Dr. Lu’s research lies at the interface of engineering and biology. The lab engineers microfluidic devices and BioMEMS (Bio Micro-Electro-Mechanical Systems) to study neuroscience, genetics, cancer biology, systems biology, and biotechnology. These miniaturized Lab-on-a-chip tools enable us to study biology in a unique way unavailable to conventional techniques. Applied to the study of fundamental biological questions, these new techniques allow us to gather large-scale quantitative data about complex systems. Microfluidic devices are especially suitable for solving these problems because of the many advantages associated with shrinking the devices down to a scale comparable to typical biological systems. Furthermore, unique phenomena at the micro and nano length scale, such as enhanced surface effects and transport phenomena, can be exploited in designing novel techniques and devices.

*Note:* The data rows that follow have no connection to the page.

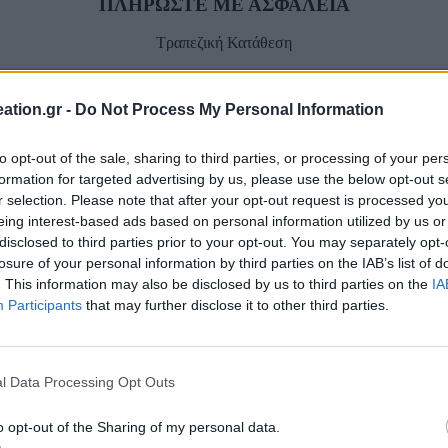
ΠΛΗΡΩΣΤΕ ΜΕ ΑΣΦΑΛΕΙΑ
Τραπεζική Κατάθεση
Facebook-f
ation.gr -
Do Not Process My Personal Information
to opt-out of the sale, sharing to third parties, or processing of your per
formation for targeted advertising by us, please use the below opt-out s
r selection. Please note that after your opt-out request is processed y
eing interest-based ads based on personal information utilized by us or
disclosed to third parties prior to your opt-out. You may separately opt-
losure of your personal information by third parties on the IAB’s list of
. This information may also be disclosed by us to third parties on the
IA
Participants
that may further disclose it to other third parties.
l Data Processing Opt Outs
o opt-out of the Sharing of my personal data.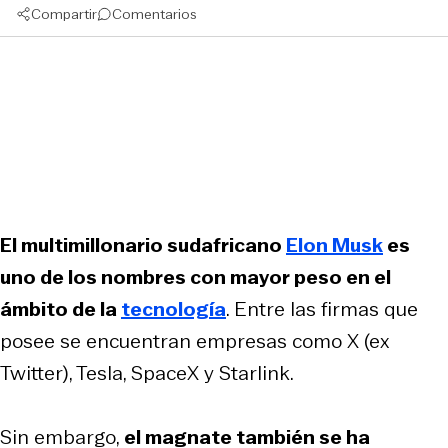
Compartir
Comentarios
El multimillonario sudafricano
Elon Musk
es
uno de los nombres con mayor peso en el
ámbito de la
tecnología
. Entre las firmas que
posee se encuentran empresas como X (ex
Twitter), Tesla, SpaceX y Starlink.
Sin embargo,
el magnate también se ha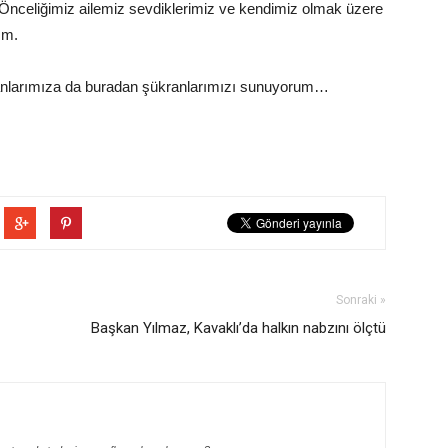
nceliğimiz ailemiz sevdiklerimiz ve kendimiz olmak üzere
ım.
lışanlarımıza da buradan şükranlarımızı sunuyorum…
Sonraki »
Başkan Yılmaz, Kavaklı’da halkın nabzını ölçtü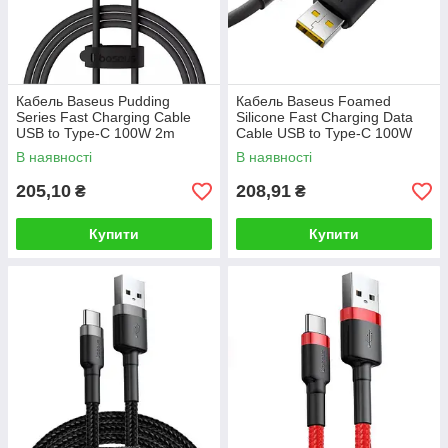
Кабель Baseus Pudding
Кабель Baseus Foamed
Series Fast Charging Cable
Silicone Fast Charging Data
USB to Type-C 100W 2m
Cable USB to Type-C 100W
Cluster Black
Comic 1m Black
В наявності
В наявності
205,10
208,91
₴
₴
Купити
Купити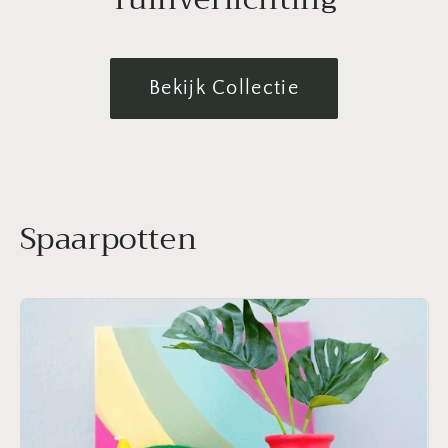
Bekijk Collectie
Spaarpotten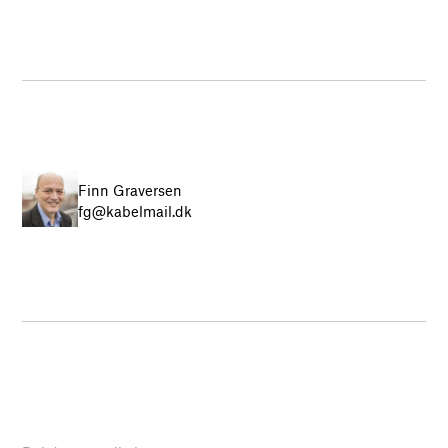
Finn Graversen
fg@kabelmail.dk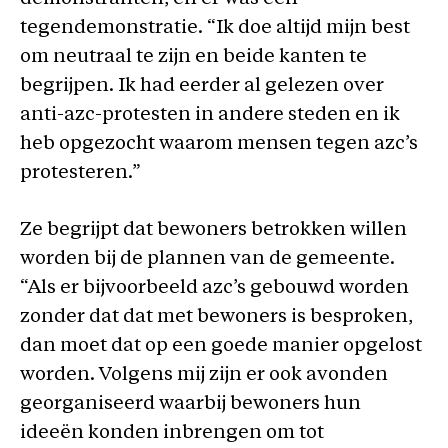
tegendemonstratie. “Ik doe altijd mijn best
om neutraal te zijn en beide kanten te
begrijpen. Ik had eerder al gelezen over
anti-azc-protesten in andere steden en ik
heb opgezocht waarom mensen tegen azc’s
protesteren.”
Ze begrijpt dat bewoners betrokken willen
worden bij de plannen van de gemeente.
“Als er bijvoorbeeld azc’s gebouwd worden
zonder dat dat met bewoners is besproken,
dan moet dat op een goede manier opgelost
worden. Volgens mij zijn er ook avonden
georganiseerd waarbij bewoners hun
ideeën konden inbrengen om tot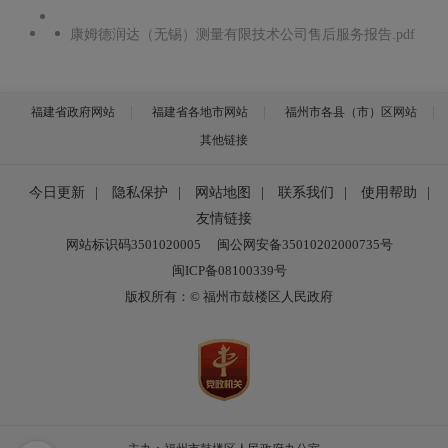
康姆德润达（无锡）测量有限技术公司售后服务报告.pdf
福建省政府网站
福建省各地市网站
福州市各县（市）区网站
其他链接
今日更新
|
隐私保护
|
网站地图
|
联系我们
|
使用帮助
|
友情链接
网站标识码3501020005
闽公网安备35010202000735号
闽ICP备08100339号
版权所有：© 福州市鼓楼区人民政府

In neuroscience, we are interested in how the nervous system develops and functions, and how genes and environment influence behavior. In cancer biology, we are interested in the roll of extra cellular matrix and soluble factors in cell migrations. In cancer therapy, we are interested in signal transductions for adoptive transfer. For systems biology, we are interested in large-scale experimentation and automation, and applications in neuroscience and cell biology. In general, we bring together molecular and genetic techniques and the micro devices to further our understanding of the complex biological systems. We make micro devices to investigate molecular events and signaling networks, cellular behavior, connectivity and activities of populations of cells, and the resulting complex behaviors of the animals. The ultimate goal is to bring new technologies to understand natural and dysfunctional states of biological systems and ultimately bring cures to diseases.
Discrete atoms and molecules interact to form macromolecules and even larger mesoscale assemblies, ultimately yielding macroscopic structures and properties. A quantitative relationship between the nanoscale discrete interactions and the macroscale properties is required to design, optimize, and control such systems; yet in many applications, predictive models do not exist or are computationally intractable. The Grover group is dedicated to the development of tractable and practical approaches for the engineering of macroscale behavior via explicit consideration of molecular and atomic scale interactions. We focus on applications involving the kinetics of self-assembly, specific those in which methods from non-equilibrium statistical mechanics do not provide closed form solutions. General approaches employed include stochastic modeling, model reduction, machine learning, experimental design, robust parameter design, estimation, and optimal control.